Label Encoding (One-Hot)
Classification labels are encoded as one-hot vectors -- a vector of length equal to the number of classes, with a 1.0 at the index corresponding to the true class and 0.0 elsewhere. For a 10-class problem such as MNIST digit recognition:
| Digit | One-Hot Vector |
|---|---|
| 0 | [1, 0, 0, 0, 0, 0, 0, 0, 0, 0]
|
| 3 | [0, 0, 0, 1, 0, 0, 0, 0, 0, 0]
|
| 9 | [0, 0, 0, 0, 0, 0, 0, 0, 0, 1]
|
One-hot encoding converts a discrete class index into a continuous target vector suitable for cross-entropy loss computation.
Batching and Shuffling
Datasets are divided into shards (batches) of a fixed size. During each training epoch, shards are shuffled so that the model does not see data in the same order every time. Shuffling reduces the risk of the optimizer converging to poor local minima caused by correlated consecutive samples. The shard size determines how many samples are drawn together for a single gradient update (mini-batch stochastic gradient descent).
Core Concepts
- Raw data ingestion -- read binary-formatted data files (e.g., IDX format for MNIST images and labels) and extract individual samples into contiguous memory.
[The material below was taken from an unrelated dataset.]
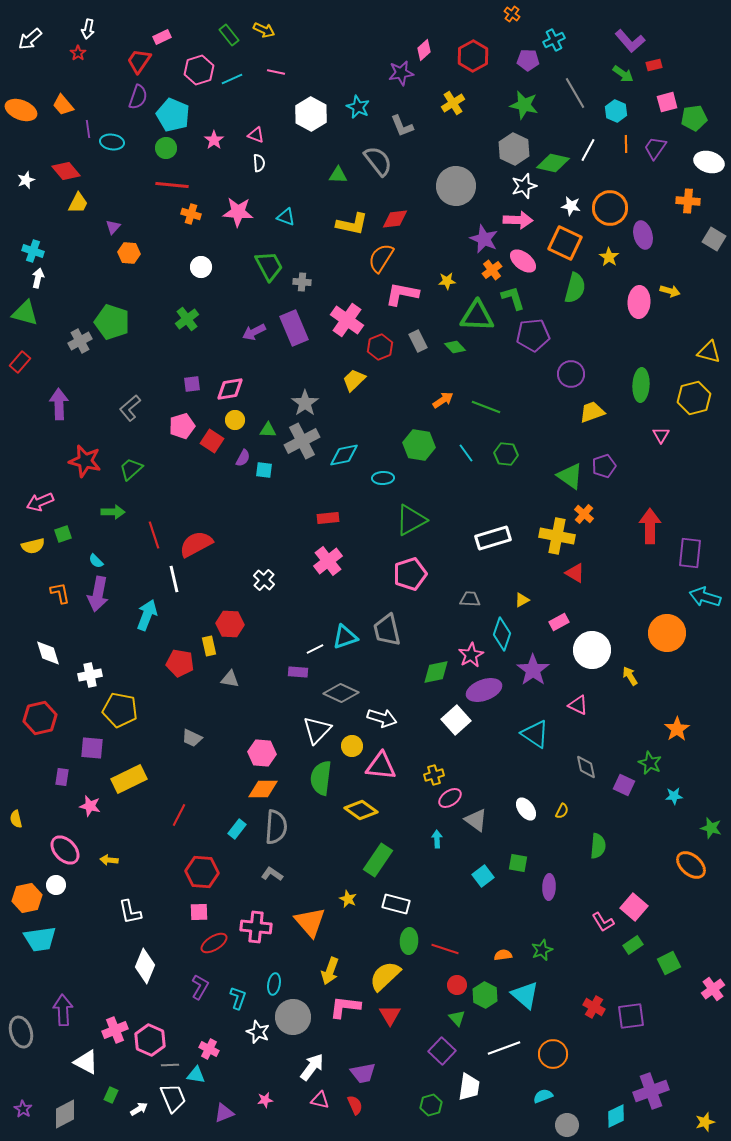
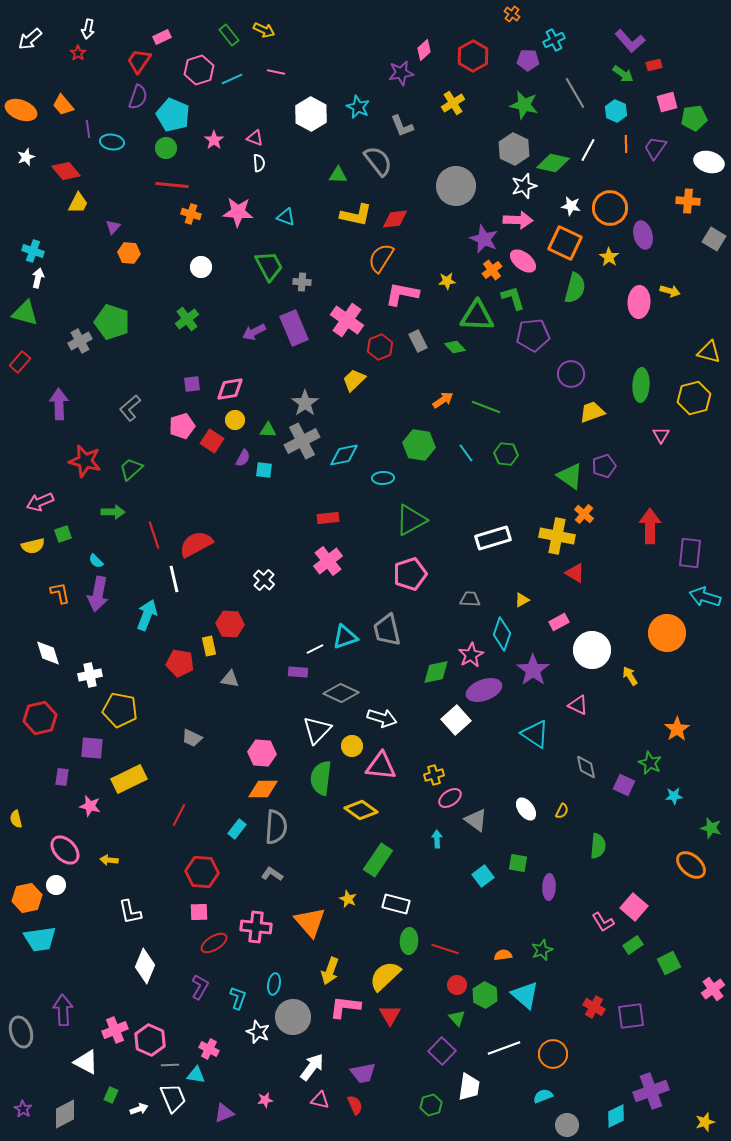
pink triangle at (256, 135): moved 1 px left, 3 px down
white star at (26, 180): moved 23 px up
yellow L-shape at (352, 224): moved 4 px right, 9 px up
white arrow at (139, 1109): rotated 12 degrees clockwise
- Normalization to [0, 1] -- rescale integer-valued features to floating-point values in the unit interval, ensuring stable gradient flow.
- One-hot label encoding -- convert scalar class indices to fixed-length binary vectors that serve as targets for a softmax output layer.
- Shard organization -- partition the full dataset into fixed-size batches (shards) that can be independently shuffled and fed to the optimizer.
- Tensor-backed storage -- store both data and labels as GGML tensors (
[ne_datapoint, ndata]and[ne_label, ndata]), enabling direct use with GGML computation graphs and backend memory management.
Key Operations
| Operation | Description |
|---|---|
| Read raw data | Parse binary file headers and bulk-read sample bytes into a flat buffer (e.g., 28x28 pixel images from IDX files). |
| Normalize | Divide each byte value by 255.0 to produce GGML_TYPE_F32 values in [0, 1].
|
| Encode labels | Read class indices and expand each into a one-hot vector of length ne_label.
|
| Build dataset | Allocate a ggml_opt_dataset_t holding a data tensor and a labels tensor, sized to the full training or test set.
|
| Shuffle shards | Randomly permute shard order before each epoch to improve generalization. |
Problem Solved
Without a dataset abstraction, every training example would require ad-hoc parsing, normalization, and batching logic scattered throughout the training loop. The Training Data Loading principle centralizes these responsibilities into a single, reusable layer that:
- Reads raw binary data once into efficiently laid-out tensors.
- Normalizes and encodes data at load time, avoiding per-iteration overhead.
- Provides a shard-based iterator that the optimizer consumes without knowledge of the underlying file format.